### [DIRECTIONS FOR THIS TASK]
An exact retyping of all lines below is the answer; pictures do not belong in it.

### [DATA PROVIDED]
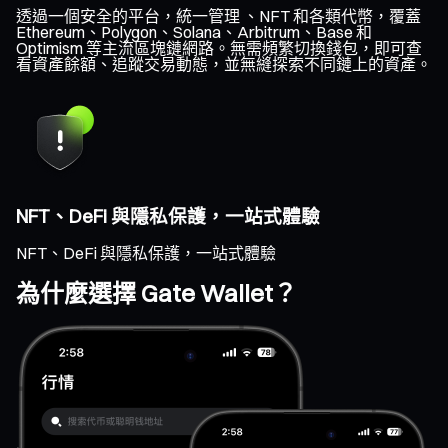
透過一個安全的平台，統一管理 、NFT 和各類代幣，覆蓋
Ethereum、Polygon、Solana、Arbitrum、Base 和
Optimism 等主流區塊鏈網路。無需頻繁切換錢包，即可查
看資產餘額、追蹤交易動態，並無縫探索不同鏈上的資產。
NFT、DeFi 與隱私保護，一站式體驗
NFT、DeFi 與隱私保護，一站式體驗
為什麼選擇 Gate Wallet？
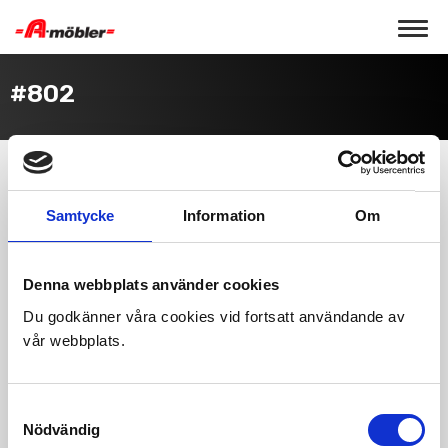
Toggle 
#802
Samtycke
Information
Om
Denna webbplats använder cookies
Du godkänner våra cookies vid fortsatt användande av
vår webbplats.
Finns i flera färger och tyger
Samtyckesval
Nödvändig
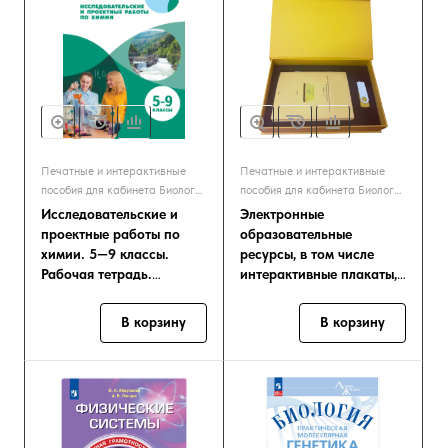
Печатные и интерактивные
Печатные и интерактивные
пособия для кабинета Биологии
пособия для кабинета Биологии
и Экологии
и Экологии
Исследовательские и
Электронные
проектные работы по
образовательные
химии. 5—9 классы.
ресурсы, в том числе
Рабочая тетрадь.
интерактивные плакаты,
Смирнова Н.Ю., Смирнов
сборник заданий,
И
интерактивн
В корзину
В корзину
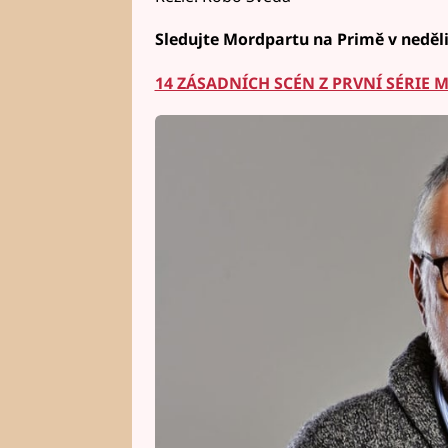
Sledujte Mordpartu na Primě v neděli
14 ZÁSADNÍCH SCÉN Z PRVNÍ SÉRIE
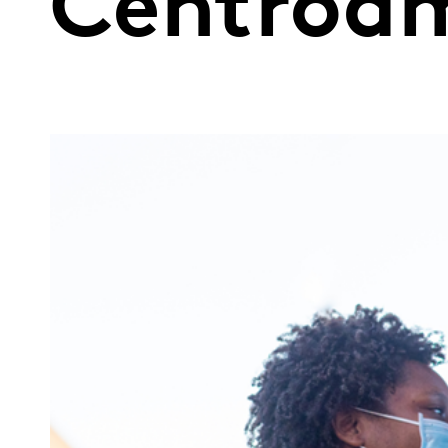
Centroam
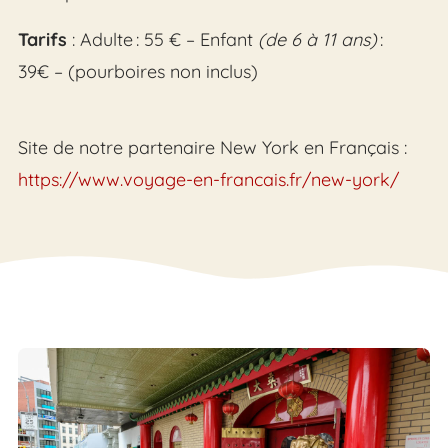
Tarifs
: Adulte : 55 € – Enfant
(de 6 à 11 ans)
:
39€ – (pourboires non inclus)
Site de notre partenaire New York en Français :
https://www.voyage-en-francais.fr/new-york/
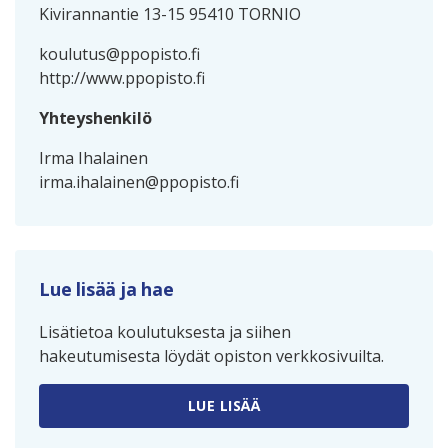
Kivirannantie 13-15 95410 TORNIO
koulutus@ppopisto.fi
http://www.ppopisto.fi
Yhteyshenkilö
Irma Ihalainen
irma.ihalainen@ppopisto.fi
Lue lisää ja hae
Lisätietoa koulutuksesta ja siihen
hakeutumisesta löydät opiston verkkosivuilta.
LUE LISÄÄ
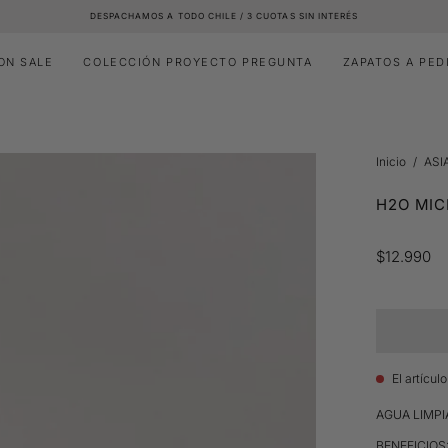
DESPACHAMOS A TODO CHILE / 3 CUOTAS SIN INTERÉS
ON SALE
COLECCIÓN PROYECTO PREGUNTA
ZAPATOS A PED
Inicio
/
ASI
H2O MIC
$12.990
El artícul
AGUA LIMPI
BENEFICIOS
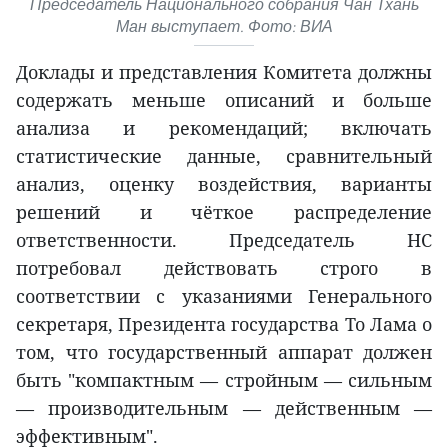
Председатель Национального собрания Чан Тхань
Ман выступает. Фото: ВИА
Доклады и представления Комитета должны
содержать меньше описаний и больше
анализа и рекомендаций; включать
статистические данные, сравнительный
анализ, оценку воздействия, варианты
решений и чёткое распределение
ответственности. Председатель НС
потребовал действовать строго в
соответствии с указаниями Генерального
секретаря, Президента государства То Лама о
том, что государственный аппарат должен
быть "компактным — стройным — сильным
— производительным — действенным —
эффективным".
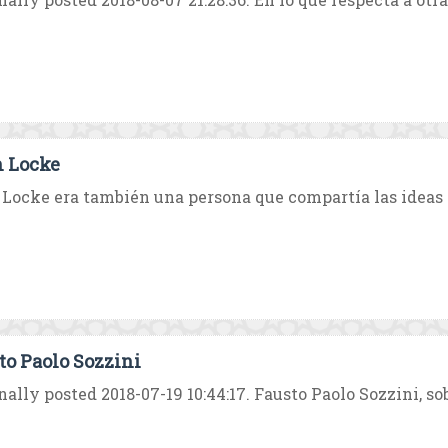
 Locke
Locke era también una persona que compartía las ideas U
to Paolo Sozzini
nally posted 2018-07-19 10:44:17. Fausto Paolo Sozzini, sob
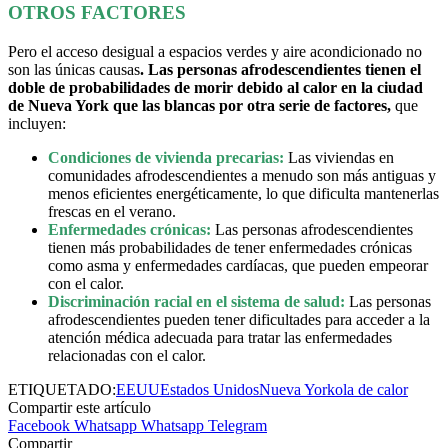
OTROS FACTORES
Pero el acceso desigual a espacios verdes y aire acondicionado no
son las únicas causas
. Las personas afrodescendientes tienen el
doble de probabilidades de morir debido al calor en la ciudad
de Nueva York que las blancas por otra serie de factores,
que
incluyen:
Condiciones de vivienda precarias:
Las viviendas en
comunidades afrodescendientes a menudo son más antiguas y
menos eficientes energéticamente, lo que dificulta mantenerlas
frescas en el verano.
Enfermedades crónicas:
Las personas afrodescendientes
tienen más probabilidades de tener enfermedades crónicas
como asma y enfermedades cardíacas, que pueden empeorar
con el calor.
Discriminación racial en el sistema de salud:
Las personas
afrodescendientes pueden tener dificultades para acceder a la
atención médica adecuada para tratar las enfermedades
relacionadas con el calor.
ETIQUETADO:
EEUU
Estados Unidos
Nueva York
ola de calor
Compartir este artículo
Facebook
Whatsapp
Whatsapp
Telegram
Compartir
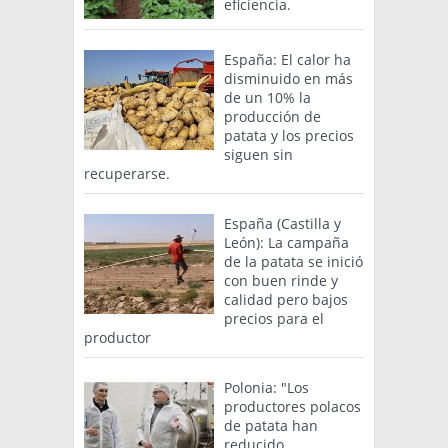
eficiencia.
España: El calor ha
disminuido en más
de un 10% la
producción de
patata y los precios
siguen sin
recuperarse.
España (Castilla y
León): La campaña
de la patata se inició
con buen rinde y
calidad pero bajos
precios para el
productor
Polonia: "Los
productores polacos
de patata han
reducido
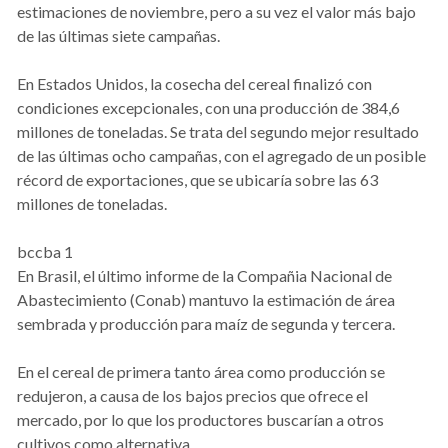
estimaciones de noviembre, pero a su vez el valor más bajo
de las últimas siete campañas.
En Estados Unidos, la cosecha del cereal finalizó con
condiciones excepcionales, con una producción de 384,6
millones de toneladas. Se trata del segundo mejor resultado
de las últimas ocho campañas, con el agregado de un posible
récord de exportaciones, que se ubicaría sobre las 63
millones de toneladas.
bccba 1
En Brasil, el último informe de la Compañia Nacional de
Abastecimiento (Conab) mantuvo la estimación de área
sembrada y producción para maíz de segunda y tercera.
En el cereal de primera tanto área como producción se
redujeron, a causa de los bajos precios que ofrece el
mercado, por lo que los productores buscarían a otros
cultivos como alternativa.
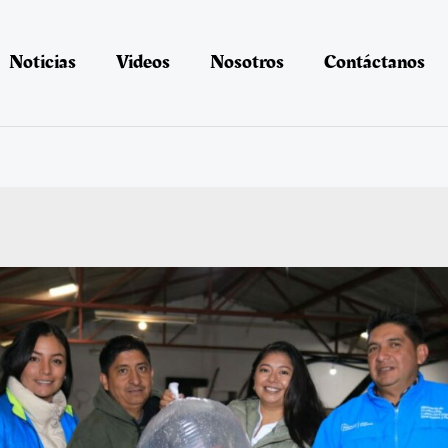
Noticias
Videos
Nosotros
Contáctanos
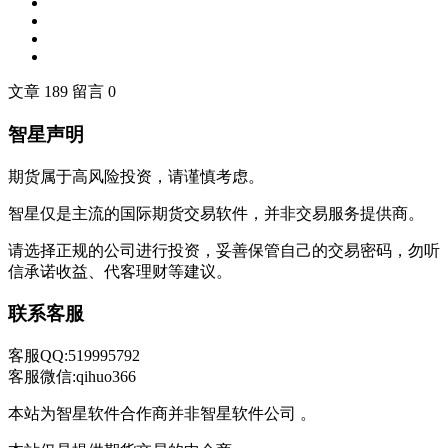
文章 189
留言 0
智星声明
期货属于高风险投资，请谨慎考虑。
智星仅是主流的国际期货交易软件，并非交易服务提供商。
请选择正规的公司进行投资，妥善保管自己的交易密码，勿听
信承诺收益、代客理财等建议。
联系客服
客服QQ:519995792
客服微信:qihuo366
本站为智星软件合作商并非智星软件公司 。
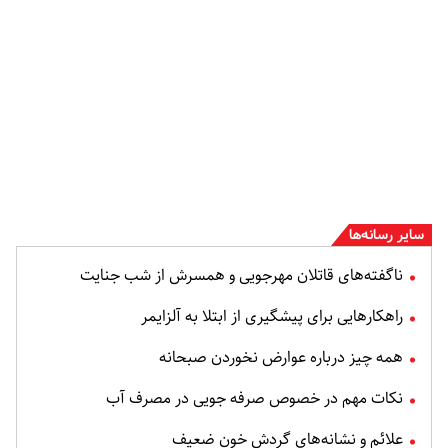
سایر رسانه‌ها
ناگفته‌های قاتلان مهرجویی و همسرش از شب جنایت
راهکارهایی برای پیشگیری از ابتلا به آلزایمر
همه چیز درباره عوارض نخوردن صبحانه
نکات مهم در خصوص صرفه جویی در مصرف آب
علائم و نشانه‌های گردش خون ضعیف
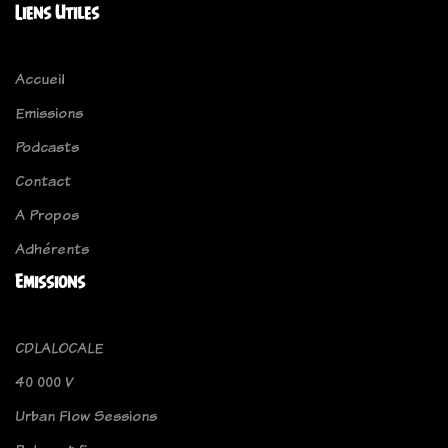
Liens Utiles
Accueil
Emissions
Podcasts
Contact
A Propos
Adhérents
Emissions
CDLALOCALE
40 000 V
Urban Flow Sessions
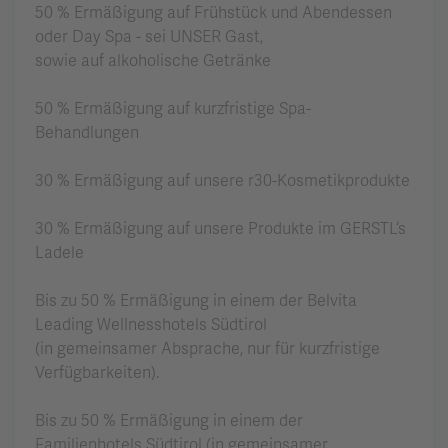
50 % Ermäßigung auf Frühstück und Abendessen
oder Day Spa - sei UNSER Gast,
sowie auf alkoholische Getränke
50 % Ermäßigung auf kurzfristige Spa-
Behandlungen
30 % Ermäßigung auf unsere r30-Kosmetikprodukte
30 % Ermäßigung auf unsere Produkte im GERSTL‘s
Ladele
Bis zu 50 % Ermäßigung in einem der Belvita
Leading Wellnesshotels Südtirol
(in gemeinsamer Absprache, nur für kurzfristige
Verfügbarkeiten).
Bis zu 50 % Ermäßigung in einem der
Familienhotels Südtirol (in gemeinsamer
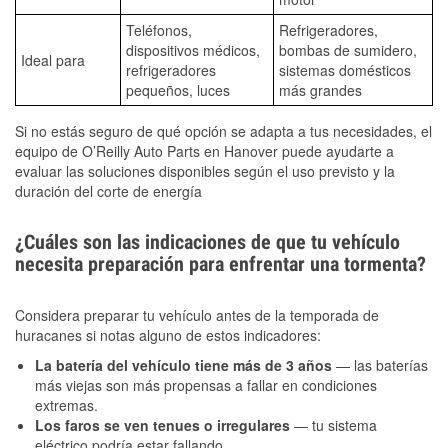
Teléfonos,
Refrigeradores,
dispositivos médicos,
bombas de sumidero,
Ideal para
refrigeradores
sistemas domésticos
pequeños, luces
más grandes
Si no estás seguro de qué opción se adapta a tus necesidades, el
equipo de O’Reilly Auto Parts en Hanover puede ayudarte a
evaluar las soluciones disponibles según el uso previsto y la
duración del corte de energía
¿Cuáles son las indicaciones de que tu vehículo
necesita preparación para enfrentar una tormenta?
Considera preparar tu vehículo antes de la temporada de
huracanes si notas alguno de estos indicadores:
La batería del vehículo tiene más de 3 años
— las baterías
más viejas son más propensas a fallar en condiciones
extremas.
Los faros se ven tenues o irregulares
— tu sistema
eléctrico podría estar fallando.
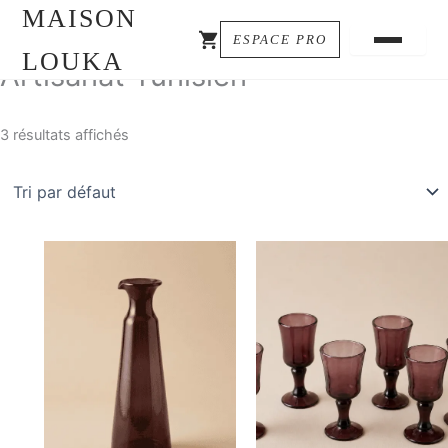
MAISON
ESPACE PRO
LOUKA
Artisanat Tunisien
3 résultats affichés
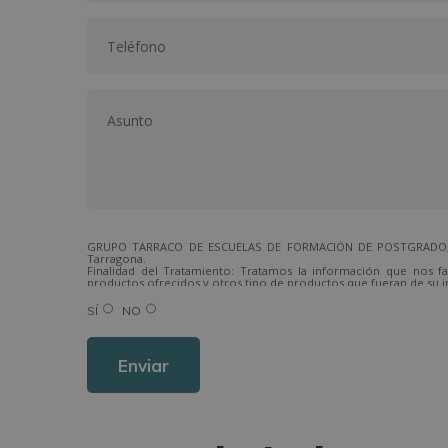
GRUPO TARRACO DE ESCUELAS DE FORMACIÓN DE POSTGRADO, S.L.,
Tarragona.
Finalidad del Tratamiento: Tratamos la información que nos fa
productos ofrecidos y otros tipo de productos que fueran de su i
Legitimación del tratamiento: Consentimiento del interesado.
Derechos: Puede ejercitar sus derechos identificándose suficien
SÍ
NO
Para más información consulte nuestra Política de Privacidad.
Desea recibir información comercial (vía telefónica y/o email):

### [SOLUTION TO THIS TASK]
透過一個安全的平台，統一管理 、NFT 和各類代幣，覆蓋
Ethereum、Polygon、Solana、Arbitrum、Base 和
Optimism 等主流區塊鏈網路。無需頻繁切換錢包，即可查
看資產餘額、追蹤交易動態，並無縫探索不同鏈上的資產。
NFT、DeFi 與隱私保護，一站式體驗
NFT、DeFi 與隱私保護，一站式體驗
為什麼選擇 Gate Wallet？
Toggle 
#802
Samtycke
Information
Om
Denna webbplats använder cookies
Du godkänner våra cookies vid fortsatt användande av
vår webbplats.
Finns i flera färger och tyger
Samtyckesval
Nödvändig
Печатные и интерактивные
Печатные и интерактивные
пособия для кабинета Биологии
пособия для кабинета Биологии
и Экологии
и Экологии
Исследовательские и
Электронные
проектные работы по
образовательные
химии. 5—9 классы.
ресурсы, в том числе
Рабочая тетрадь.
интерактивные плакаты,
Смирнова Н.Ю., Смирнов
сборник заданий,
И
интерактивн
В корзину
В корзину
Sledujte Mordpartu na Primě v neděli
14 ZÁSADNÍCH SCÉN Z PRVNÍ SÉRIE
Centroam
Tarifs
: Adulte : 55 € – Enfant
(de 6 à 11 ans)
:
39€ – (pourboires non inclus)
Site de notre partenaire New York en Français :
https://www.voyage-en-francais.fr/new-york/
Kivirannantie 13-15 95410 TORNIO
koulutus@ppopisto.fi
http://www.ppopisto.fi
Yhteyshenkilö
Irma Ihalainen
irma.ihalainen@ppopisto.fi
Lue lisää ja hae
Lisätietoa koulutuksesta ja siihen
hakeutumisesta löydät opiston verkkosivuilta.
LUE LISÄÄ
DESPACHAMOS A TODO CHILE / 3 CUOTAS SIN INTERÉS
ON SALE
COLECCIÓN PROYECTO PREGUNTA
ZAPATOS A PED
Inicio
/
ASI
H2O MIC
$12.990
El artícul
AGUA LIMPI
BENEFICIOS
Председатель Национального собрания Чан Тхань
Ман выступает. Фото: ВИА
Доклады и представления Комитета должны
содержать меньше описаний и больше
анализа и рекомендаций; включать
статистические данные, сравнительный
анализ, оценку воздействия, варианты
решений и чёткое распределение
ответственности. Председатель НС
потребовал действовать строго в
соответствии с указаниями Генерального
секретаря, Президента государства То Лама о
том, что государственный аппарат должен
быть "компактным — стройным — сильным
— производительным — действенным —
эффективным".
 Locke
Locke era también una persona que compartía las ideas U
to Paolo Sozzini
nally posted 2018-07-19 10:44:17. Fausto Paolo Sozzini, sob
OTROS FACTORES
Pero el acceso desigual a espacios verdes y aire acondicionado no
son las únicas causas
. Las personas afrodescendientes tienen el
doble de probabilidades de morir debido al calor en la ciudad
de Nueva York que las blancas por otra serie de factores,
que
incluyen:
Condiciones de vivienda precarias:
Las viviendas en
comunidades afrodescendientes a menudo son más antiguas y
menos eficientes energéticamente, lo que dificulta mantenerlas
frescas en el verano.
Enfermedades crónicas:
Las personas afrodescendientes
tienen más probabilidades de tener enfermedades crónicas
como asma y enfermedades cardíacas, que pueden empeorar
con el calor.
Discriminación racial en el sistema de salud:
Las personas
afrodescendientes pueden tener dificultades para acceder a la
atención médica adecuada para tratar las enfermedades
relacionadas con el calor.
ETIQUETADO:
EEUU
Estados Unidos
Nueva York
ola de calor
Compartir este artículo
Facebook
Whatsapp
Whatsapp
Telegram
Compartir
eficiencia.
España: El calor ha
disminuido en más
de un 10% la
producción de
patata y los precios
siguen sin
recuperarse.
España (Castilla y
León): La campaña
de la patata se inició
con buen rinde y
calidad pero bajos
precios para el
productor
Polonia: "Los
productores polacos
de patata han
reducido
estimaciones de noviembre, pero a su vez el valor más bajo
de las últimas siete campañas.
En Estados Unidos, la cosecha del cereal finalizó con
condiciones excepcionales, con una producción de 384,6
millones de toneladas. Se trata del segundo mejor resultado
de las últimas ocho campañas, con el agregado de un posible
récord de exportaciones, que se ubicaría sobre las 63
millones de toneladas.
bccba 1
En Brasil, el último informe de la Compañia Nacional de
Abastecimiento (Conab) mantuvo la estimación de área
sembrada y producción para maíz de segunda y tercera.
En el cereal de primera tanto área como producción se
redujeron, a causa de los bajos precios que ofrece el
mercado, por lo que los productores buscarían a otros
cultivos como alternativa.
Noticias
Videos
Nosotros
Contáctanos
文章 189
留言 0
智星声明
期货属于高风险投资，请谨慎考虑。
智星仅是主流的国际期货交易软件，并非交易服务提供商。
请选择正规的公司进行投资，妥善保管自己的交易密码，勿听
信承诺收益、代客理财等建议。
联系客服
客服QQ:519995792
客服微信:qihuo366
本站为智星软件合作商并非智星软件公司 。
سایر رسانه‌ها
ناگفته‌های قاتلان مهرجویی و همسرش از شب جنایت
راهکارهایی برای پیشگیری از ابتلا به آلزایمر
همه چیز درباره عوارض نخوردن صبحانه
نکات مهم در خصوص صرفه جویی در مصرف آب
علائم و نشانه‌های گردش خون ضعیف
Liens Utiles
Accueil
Emissions
Podcasts
Contact
A Propos
Adhérents
Emissions
CDLALOCALE
40 000 V
Urban Flow Sessions
50 % Ermäßigung auf Frühstück und Abendessen
oder Day Spa - sei UNSER Gast,
sowie auf alkoholische Getränke
50 % Ermäßigung auf kurzfristige Spa-
Behandlungen
30 % Ermäßigung auf unsere r30-Kosmetikprodukte
30 % Ermäßigung auf unsere Produkte im GERSTL‘s
Ladele
Bis zu 50 % Ermäßigung in einem der Belvita
Leading Wellnesshotels Südtirol
(in gemeinsamer Absprache, nur für kurzfristige
Verfügbarkeiten).
Bis zu 50 % Ermäßigung in einem der
Familienhotels Südtirol (in gemeinsamer
Teléfonos,
Refrigeradores,
dispositivos médicos,
bombas de sumidero,
Ideal para
refrigeradores
sistemas domésticos
pequeños, luces
más grandes
Si no estás seguro de qué opción se adapta a tus necesidades, el
equipo de O’Reilly Auto Parts en Hanover puede ayudarte a
evaluar las soluciones disponibles según el uso previsto y la
duración del corte de energía
¿Cuáles son las indicaciones de que tu vehículo
necesita preparación para enfrentar una tormenta?
Considera preparar tu vehículo antes de la temporada de
huracanes si notas alguno de estos indicadores:
La batería del vehículo tiene más de 3 años
— las baterías
más viejas son más propensas a fallar en condiciones
extremas.
Los faros se ven tenues o irregulares
— tu sistema
eléctrico podría estar fallando.
MAISON
ESPACE PRO
LOUKA
Artisanat Tunisien
3 résultats affichés
GRUPO TARRACO DE ESCUELAS DE FORMACIÓN DE POSTGRADO, S.L.,
Tarragona.
Finalidad del Tratamiento: Tratamos la información que nos fa
productos ofrecidos y otros tipo de productos que fueran de su i
Legitimación del tratamiento: Consentimiento del interesado.
Derechos: Puede ejercitar sus derechos identificándose suficien
SÍ
NO
Para más información consulte nuestra Política de Privacidad.
Desea recibir información comercial (vía telefónica y/o email):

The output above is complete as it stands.